Reproduce all of the data below without alteration; exclude every picture.

● ● ● ●

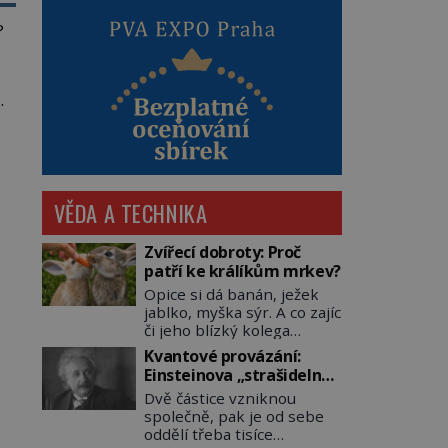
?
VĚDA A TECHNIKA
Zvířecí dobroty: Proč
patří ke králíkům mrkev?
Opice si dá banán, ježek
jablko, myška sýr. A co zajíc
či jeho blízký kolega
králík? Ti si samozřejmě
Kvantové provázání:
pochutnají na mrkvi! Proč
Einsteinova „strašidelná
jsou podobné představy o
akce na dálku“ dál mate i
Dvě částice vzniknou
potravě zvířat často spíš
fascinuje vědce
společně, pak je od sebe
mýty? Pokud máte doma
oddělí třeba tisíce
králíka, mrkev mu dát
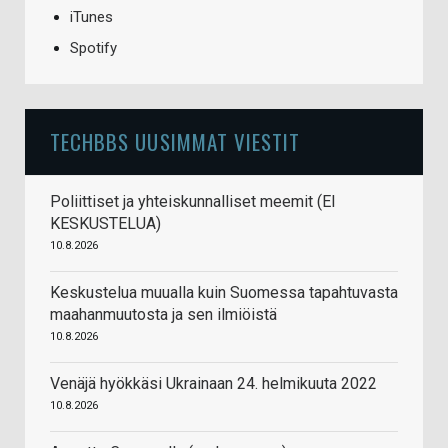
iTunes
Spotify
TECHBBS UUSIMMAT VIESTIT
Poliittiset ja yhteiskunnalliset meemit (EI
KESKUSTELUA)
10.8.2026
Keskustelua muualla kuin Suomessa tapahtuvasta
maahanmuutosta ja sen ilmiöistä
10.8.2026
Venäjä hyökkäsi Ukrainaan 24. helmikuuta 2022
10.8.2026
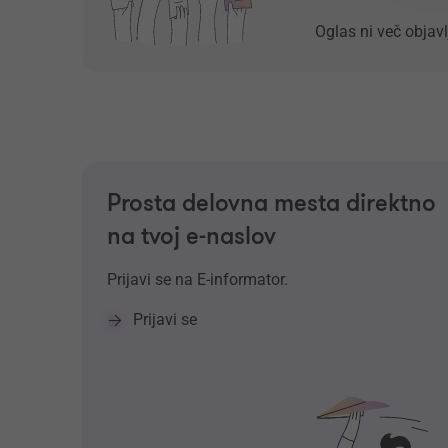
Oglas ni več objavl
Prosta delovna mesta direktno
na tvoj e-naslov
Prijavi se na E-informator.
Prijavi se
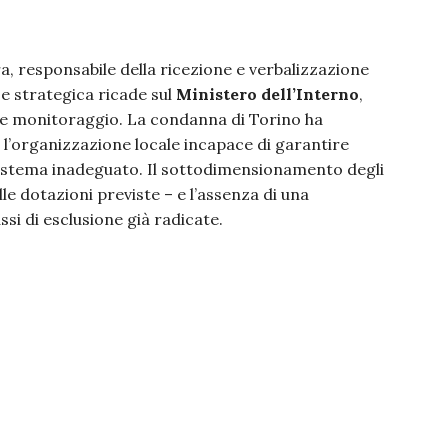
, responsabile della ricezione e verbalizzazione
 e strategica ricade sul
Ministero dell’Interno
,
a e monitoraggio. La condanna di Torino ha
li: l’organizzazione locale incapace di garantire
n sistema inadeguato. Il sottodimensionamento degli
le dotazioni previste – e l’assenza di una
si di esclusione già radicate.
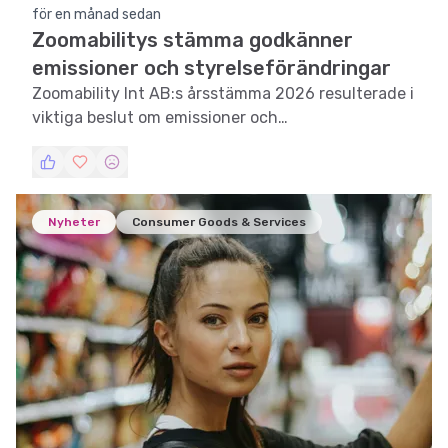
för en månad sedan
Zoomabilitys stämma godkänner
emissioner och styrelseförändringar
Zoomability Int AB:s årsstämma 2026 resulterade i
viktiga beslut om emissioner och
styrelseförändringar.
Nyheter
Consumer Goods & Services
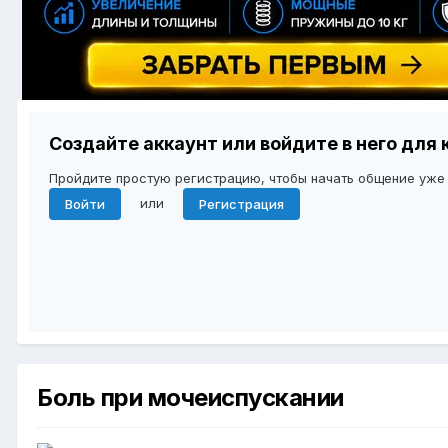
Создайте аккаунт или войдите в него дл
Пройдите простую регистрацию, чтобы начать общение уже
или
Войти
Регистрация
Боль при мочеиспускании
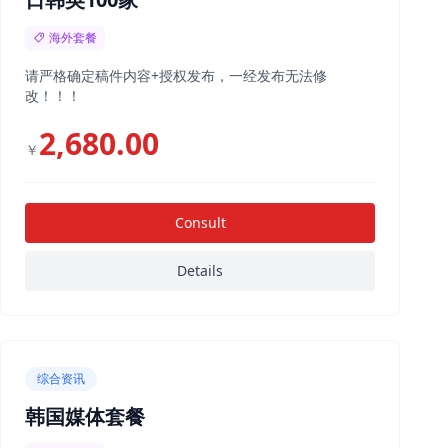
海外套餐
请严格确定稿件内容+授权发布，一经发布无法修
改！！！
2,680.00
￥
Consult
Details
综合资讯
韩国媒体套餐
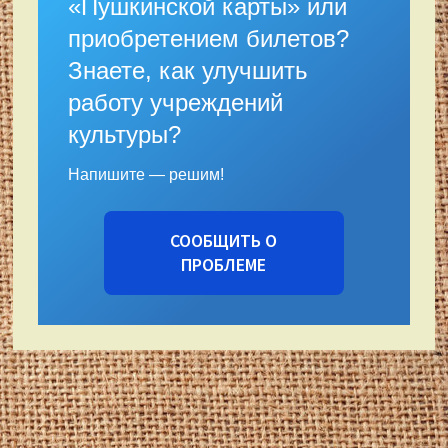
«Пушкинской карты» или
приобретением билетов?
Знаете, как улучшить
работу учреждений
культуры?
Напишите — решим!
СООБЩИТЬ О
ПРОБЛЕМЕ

● ● ● ●

_Reply to the task_
?
VĚDA A TECHNIKA
Zvířecí dobroty: Proč
patří ke králíkům mrkev?
Opice si dá banán, ježek
jablko, myška sýr. A co zajíc
či jeho blízký kolega
králík? Ti si samozřejmě
Kvantové provázání:
pochutnají na mrkvi! Proč
Einsteinova „strašidelná
jsou podobné představy o
akce na dálku“ dál mate i
Dvě částice vzniknou
potravě zvířat často spíš
fascinuje vědce
společně, pak je od sebe
mýty? Pokud máte doma
oddělí třeba tisíce
králíka, mrkev mu dát
iTunes
Spotify
TECHBBS UUSIMMAT VIESTIT
Poliittiset ja yhteiskunnalliset meemit (EI
KESKUSTELUA)
10.8.2026
Keskustelua muualla kuin Suomessa tapahtuvasta
maahanmuutosta ja sen ilmiöistä
10.8.2026
Venäjä hyökkäsi Ukrainaan 24. helmikuuta 2022
10.8.2026
Oglas ni več objavl
Prosta delovna mesta direktno
na tvoj e-naslov
Prijavi se na E-informator.
Prijavi se
, responsabile della ricezione e verbalizzazione
 e strategica ricade sul
Ministero dell’Interno
,
a e monitoraggio. La condanna di Torino ha
li: l’organizzazione locale incapace di garantire
n sistema inadeguato. Il sottodimensionamento degli
le dotazioni previste – e l’assenza di una
si di esclusione già radicate.
för en månad sedan
Zoomabilitys stämma godkänner
emissioner och styrelseförändringar
Zoomability Int AB:s årsstämma 2026 resulterade i
viktiga beslut om emissioner och
styrelseförändringar.
Nyheter
Consumer Goods & Services
Создайте аккаунт или войдите в него дл
Пройдите простую регистрацию, чтобы начать общение уже
или
Войти
Регистрация
Боль при мочеиспускании
海外套餐
请严格确定稿件内容+授权发布，一经发布无法修
改！！！
2,680.00
￥
Consult
Details
综合资讯
韩国媒体套餐
«Пушкинской карты» или
приобретением билетов?
Знаете, как улучшить
работу учреждений
культуры?
Напишите — решим!
СООБЩИТЬ О
ПРОБЛЕМЕ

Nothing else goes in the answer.